The severe form of juvenile GCD has mainly been reported in Japan.2 9 15-18 The appearance of the cornea in these reported cases in the patient’s first decade of life resembled the cornea of cases 1 and 2 in this study. In most cases, the patients’ parents were consanguineous. Two or three generations ago, consanguineous marriages were not rare in Japan. Three of our five patients were over the age of 50 years. In a previous mutational analysis of the BIGH3 gene in Japanese patients with stromal corneal dystrophies, only a homozygous R124H mutation was observed in patients with ACD, and not in those with lattice corneal dystrophy type 1 (LCD1).11 This observation reflects the fact that most heterozygous individuals with the R124H mutation do not have visual symptoms in the second or third decade of life. Thus, because individuals with ACD have no visual symptoms until at least their 40s, a consanguineous marriage is a possibility.
ACD exhibits clinical and histological features of both GCD and LCD1.19-22 Previous reports of individuals with GCD have described amyloid deposits in the corneas of older patients,23 24 and it has been suggested that amyloid deposits develop late in the course of GCD.20 21 24Amyloid deposits were not detected in corneal specimens obtained from case 1 at 10 and 20 years of age.

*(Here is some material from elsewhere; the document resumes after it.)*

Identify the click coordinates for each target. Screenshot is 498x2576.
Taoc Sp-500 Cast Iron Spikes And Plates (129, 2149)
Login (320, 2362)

Case 1 showed similar clinical and histological features to previously described young patients with superficial variant GCD,2 7-9 which is consistent with the theory that amyloid deposits rarely appear in the first or second decade of life in patients with ACD.
Molecular genetic analysis has shown that the R124H mutation cosegregates with the phenotype of ACD in the heterozygous state, whereas it causes a superficial juvenile variant form in the homozygous state. Our results indicate that direct corneal examination and histological study may be insufficient to establish a definite diagnosis of these corneal conditions and that analysis of mutations of the keratoepithelin gene may be required.